Dans les deux cas, la solution proposée est la coopération pour permettre la conservation et l'accessibilité des collections, même obsolètes. La forme retenue est celle des bibliothèques de dépôt, nées aux Etats-Unis et en fort développement en Europe depuis les années 1980.

En France, la construction d'une bibliothèque de dépôt pour les bibliothèques d'enseignement supérieur de la région parisienne est programmée. Parallèlement, le thème de l'élimination revient à l'ordre du jour des réunions professionnelles. Quels problèmes bibliothéconomiques sont posés par les bibliothèques de dépôt ? Pour faire un rapide état de la question, il convient d'abord de rappeler l'histoire et les caractéristiques des équipements étrangers, aux intitulés encore multiples (Depository ou Repository library, Speicherbibliothek ou Bücherdepot...). Au champ français, Noé Richter notait en 1975 que « l'acte d'élimination est de ceux sur lesquels la conscience profesionnelle bronche ». La réflexion qu'il lançait alors sur l'élimination et la conservation partagée n'en a pas moins porté ses fruits, qu'il importe d'évoquer. Du croisement de ces deux sources, il apparaît clairement que les bibliothèques de dépôt ne sont que la partie émergée d'un iceberg bibliothéconomique : pratiques et circuits de relégation, définition et partage des rôles de conservation.

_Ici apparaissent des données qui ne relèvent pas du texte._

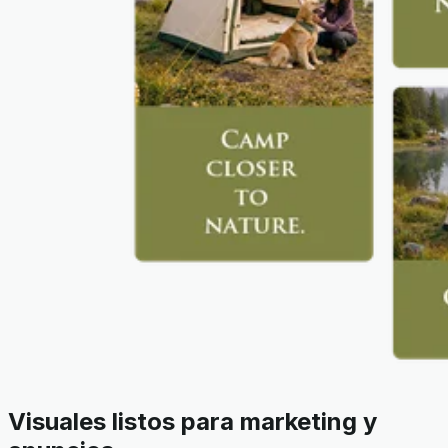
Visuales listos para marketing y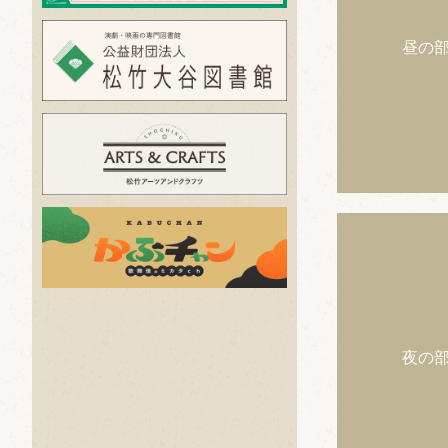
昼の
夜の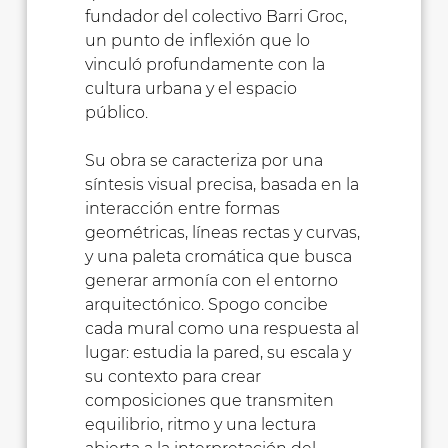
fundador del colectivo Barri Groc,
un punto de inflexión que lo
vinculó profundamente con la
cultura urbana y el espacio
público.
Su obra se caracteriza por una
síntesis visual precisa, basada en la
interacción entre formas
geométricas, líneas rectas y curvas,
y una paleta cromática que busca
generar armonía con el entorno
arquitectónico. Spogo concibe
cada mural como una respuesta al
lugar: estudia la pared, su escala y
su contexto para crear
composiciones que transmiten
equilibrio, ritmo y una lectura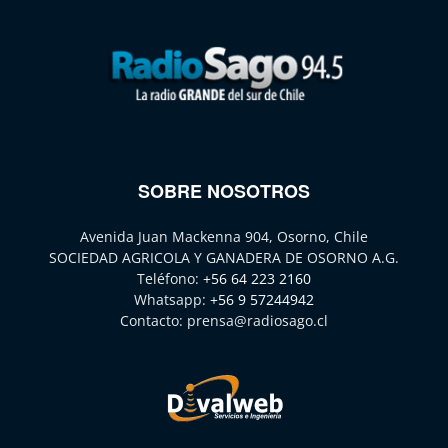
SOBRE NOSOTROS
Avenida Juan Mackenna 904, Osorno, Chile
SOCIEDAD AGRICOLA Y GANADERA DE OSORNO A.G.
Teléfono:
+56 64 223 2160
Whatsapp:
+56 9 57244942
Contacto:
prensa@radiosago.cl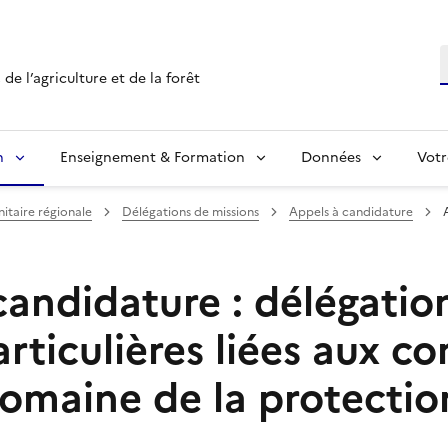
R
de l’agriculture et de la forêt
n
Enseignement & Formation
Données
Votr
nitaire régionale
Délégations de missions
Appels à candidature
candidature : délégatio
rticulières liées aux co
domaine de la protectio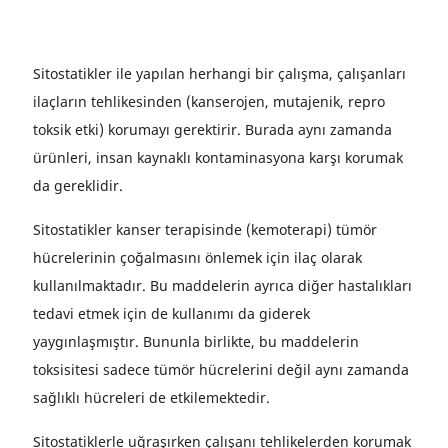
Sitostatikler ile yapılan herhangi bir çalışma, çalışanları
ilaçların tehlikesinden (kanserojen, mutajenik, repro
toksik etki) korumayı gerektirir. Burada aynı zamanda
ürünleri, insan kaynaklı kontaminasyona karşı korumak
da gereklidir.
Sitostatikler kanser terapisinde (kemoterapi) tümör
hücrelerinin çoğalmasını önlemek için ilaç olarak
kullanılmaktadır. Bu maddelerin ayrıca diğer hastalıkları
tedavi etmek için de kullanımı da giderek
yaygınlaşmıştır. Bununla birlikte, bu maddelerin
toksisitesi sadece tümör hücrelerini değil aynı zamanda
sağlıklı hücreleri de etkilemektedir.
Sitostatiklerle uğraşırken çalışanı tehlikelerden korumak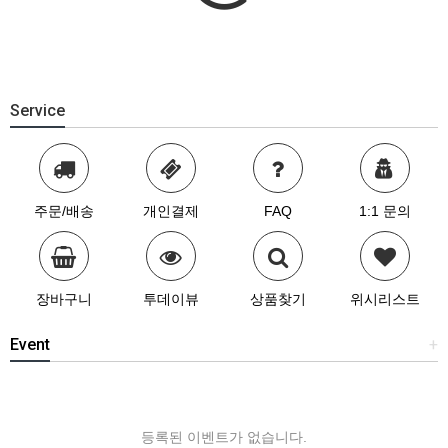
Service
주문/배송
개인결제
FAQ
1:1 문의
장바구니
투데이뷰
상품찾기
위시리스트
Event
+
등록된 이벤트가 없습니다.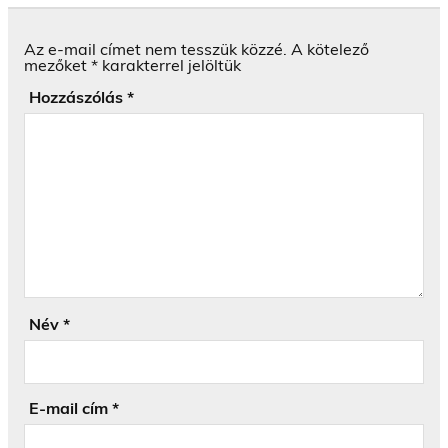
Az e-mail címet nem tesszük közzé.
A kötelező
mezőket
*
karakterrel jelöltük
Hozzászólás
*
Név
*
E-mail cím
*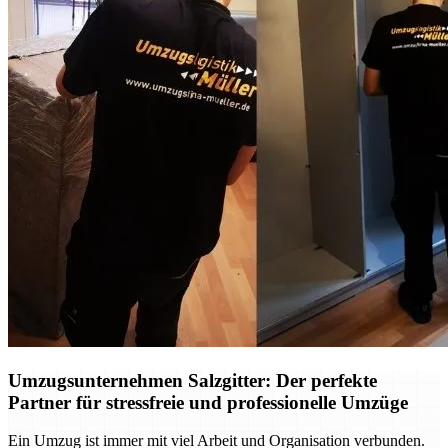
Umzugsunternehmen Salzgitter: Der perfekte
Partner für stressfreie und professionelle Umzüge
Ein Umzug ist immer mit viel Arbeit und Organisation verbunden.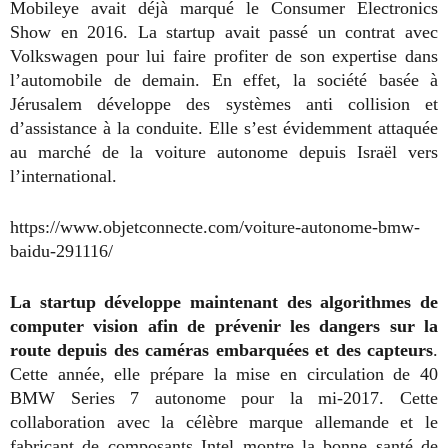
Mobileye avait déjà marqué le Consumer Electronics
Show en 2016. La startup avait passé un contrat avec
Volkswagen pour lui faire profiter de son expertise dans
l’automobile de demain. En effet, la société basée à
Jérusalem développe des systèmes anti collision et
d’assistance à la conduite. Elle s’est évidemment attaquée
au marché de la voiture autonome depuis Israël vers
l’international.
https://www.objetconnecte.com/voiture-autonome-bmw-
baidu-291116/
La startup développe maintenant des algorithmes de
computer vision afin de prévenir les dangers sur la
route depuis des caméras embarquées et des capteurs
.
Cette année, elle prépare la mise en circulation de 40
BMW Series 7 autonome pour la mi-2017. Cette
collaboration avec la célèbre marque allemande et le
fabricant de composants Intel montre la bonne santé de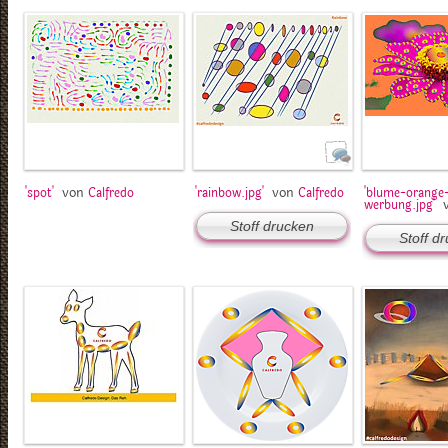
von
von
'spot'
Calfredo
'rainbow.jpg'
Calfredo
'blume-orange
werbung.jpg'
Stoff drucken
Stoff d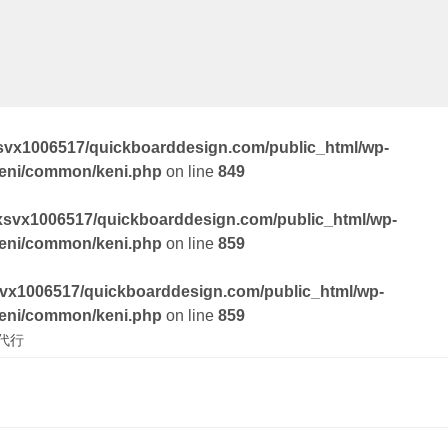
svx1006517/quickboarddesign.com/public_html/wp-
keni/common/keni.php
on line
849
xsvx1006517/quickboarddesign.com/public_html/wp-
keni/common/keni.php
on line
859
vx1006517/quickboarddesign.com/public_html/wp-
keni/common/keni.php
on line
859
代行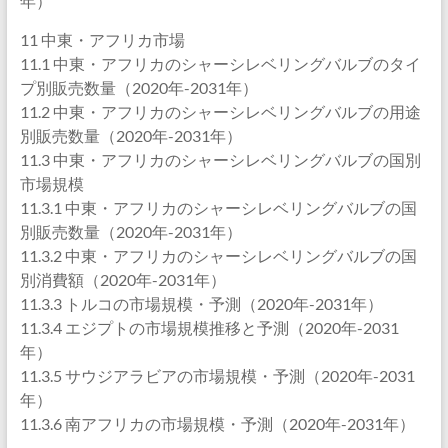
年）
11 中東・アフリカ市場
11.1 中東・アフリカのシャーシレベリングバルブのタイ
プ別販売数量（2020年-2031年）
11.2 中東・アフリカのシャーシレベリングバルブの用途
別販売数量（2020年-2031年）
11.3 中東・アフリカのシャーシレベリングバルブの国別
市場規模
11.3.1 中東・アフリカのシャーシレベリングバルブの国
別販売数量（2020年-2031年）
11.3.2 中東・アフリカのシャーシレベリングバルブの国
別消費額（2020年-2031年）
11.3.3 トルコの市場規模・予測（2020年-2031年）
11.3.4 エジプトの市場規模推移と予測（2020年-2031
年）
11.3.5 サウジアラビアの市場規模・予測（2020年-2031
年）
11.3.6 南アフリカの市場規模・予測（2020年-2031年）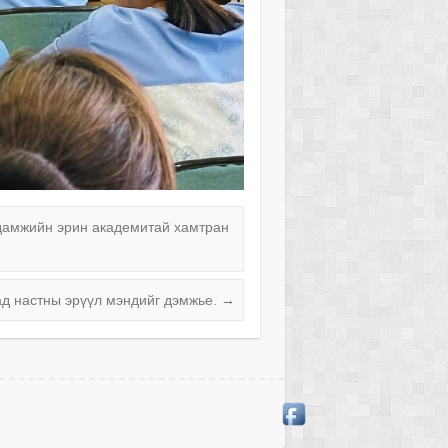
адамжийн эрин академитай хамтран
д настны эрүүл мэндийг дэмжье.
→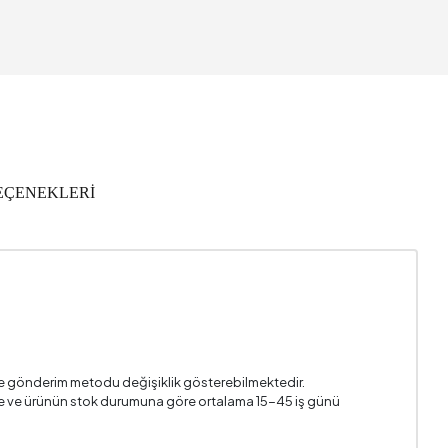
630 mm
ıl Garanti
540 mm
I Döşeme
EÇENEKLERİ
0,23 m3
100 kg
470 mm
500 mm
k Konfor
i ve gönderim metodu değişiklik gösterebilmektedir.
n ile ve ürünün stok durumuna göre ortalama 15-45 iş günü
470 mm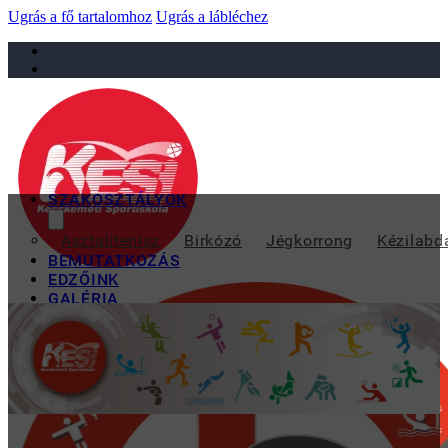
Ugrás a fő tartalomhoz
Ugrás a lábléchez
sportiskola@juniorsportkft.hu
SZAKOSZTÁLYOK
IFJÚ ÚSZÓINK VI
Asztalitenisz
Birkózó
Jégkorrong
Kézilabd
BEMUTATKOZÁS
EDZŐINK
GALÉRIA
TAO
KAPCSOLAT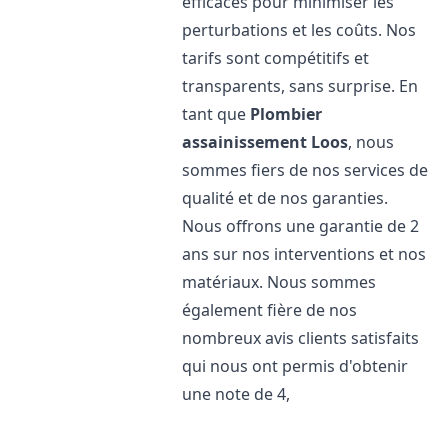
efficaces pour minimiser les
perturbations et les coûts. Nos
tarifs sont compétitifs et
transparents, sans surprise. En
tant que
Plombier
assainissement
Loos
, nous
sommes fiers de nos services de
qualité et de nos garanties.
Nous offrons une garantie de 2
ans sur nos interventions et nos
matériaux. Nous sommes
également fière de nos
nombreux avis clients satisfaits
qui nous ont permis d'obtenir
une note de 4,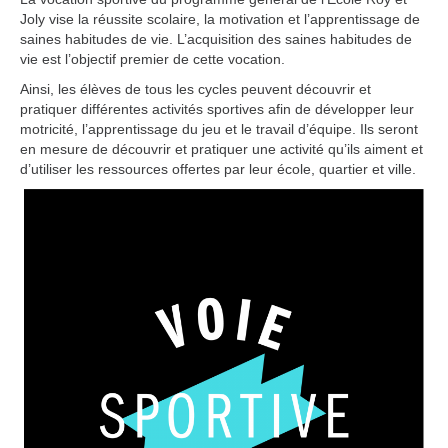
Joly vise la réussite scolaire, la motivation et l’apprentissage de
saines habitudes de vie. L’acquisition des saines habitudes de
vie est l’objectif premier de cette vocation.
Ainsi, les élèves de tous les cycles peuvent découvrir et
pratiquer différentes activités sportives afin de développer leur
motricité, l’apprentissage du jeu et le travail d’équipe. Ils seront
en mesure de découvrir et pratiquer une activité qu’ils aiment et
d’utiliser les ressources offertes par leur école, quartier et ville.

Bibliothèques de dépôt : première génération

Deux articles fournissent un état très complet de la question à la veille des années 1980. Le premier est l'article consacré aux bibliothèques de dépôt, par Maurice Line, dans l'Encyclopedia of library and information science 3. On y trouve l'histoire du concept de relégation des documents de faible usage dans des locaux à faible coût, depuis son apparition à l'Université d'Harvard en 1900. Cette organisation a été illustrée par les bibliothèques nationales (dépôt de la British library à Colindale en 1905, National central library créée en 1916, dépôt de la Bibliothèque nationale à Versailles en 1934), par quelques dépôts de bibliothèques particulières et par quatre entreprises collectives américaines : New England deposit library, Boston, 1942; Center for research libraries, Chicago, 1949 ; Hampshire inter-library center, Amherst, 1951 ; Medical library center de New York, 1964.

Maurice Line rend compte des premières études techniques liées à la constitution de ces dépôts : éclairage, température, types de rayonnages, modes de classement (y compris sur la tranche ou sur trois rangs !), problèmes de sélection des documents.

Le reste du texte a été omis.